— Your objective —
The result should be an exact copy of the lines from the one with "Task: Click on the 廣告禮品" through the last line of the data below, both included.

Items listed in a dataset:
BEGIN

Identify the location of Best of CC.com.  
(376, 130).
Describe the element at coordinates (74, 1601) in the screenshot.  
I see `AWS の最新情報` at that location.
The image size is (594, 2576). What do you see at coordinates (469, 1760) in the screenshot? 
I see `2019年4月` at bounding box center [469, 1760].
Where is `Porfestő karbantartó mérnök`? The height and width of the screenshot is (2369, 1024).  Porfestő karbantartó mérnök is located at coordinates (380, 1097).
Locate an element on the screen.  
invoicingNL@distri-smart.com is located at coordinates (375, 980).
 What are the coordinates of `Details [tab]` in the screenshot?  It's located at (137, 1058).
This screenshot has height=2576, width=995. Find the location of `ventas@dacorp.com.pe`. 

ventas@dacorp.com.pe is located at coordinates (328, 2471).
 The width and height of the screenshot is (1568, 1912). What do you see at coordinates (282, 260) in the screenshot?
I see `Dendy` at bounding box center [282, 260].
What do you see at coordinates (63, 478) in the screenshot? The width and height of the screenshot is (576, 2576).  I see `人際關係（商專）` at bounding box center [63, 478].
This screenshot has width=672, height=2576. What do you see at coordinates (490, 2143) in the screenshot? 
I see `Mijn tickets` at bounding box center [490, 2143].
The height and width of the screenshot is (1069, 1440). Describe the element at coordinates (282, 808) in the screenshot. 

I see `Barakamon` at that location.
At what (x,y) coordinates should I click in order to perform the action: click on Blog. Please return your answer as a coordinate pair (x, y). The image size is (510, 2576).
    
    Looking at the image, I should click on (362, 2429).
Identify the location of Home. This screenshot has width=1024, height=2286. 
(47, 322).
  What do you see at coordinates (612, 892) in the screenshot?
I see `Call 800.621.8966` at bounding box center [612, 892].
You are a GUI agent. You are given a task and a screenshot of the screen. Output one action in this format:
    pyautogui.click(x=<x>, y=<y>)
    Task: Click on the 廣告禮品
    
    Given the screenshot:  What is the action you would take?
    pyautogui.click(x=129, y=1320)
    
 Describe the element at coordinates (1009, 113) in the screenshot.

END

— Result of the task —
    Task: Click on the 廣告禮品
    
    Given the screenshot:  What is the action you would take?
    pyautogui.click(x=129, y=1320)
    
 Describe the element at coordinates (1009, 113) in the screenshot.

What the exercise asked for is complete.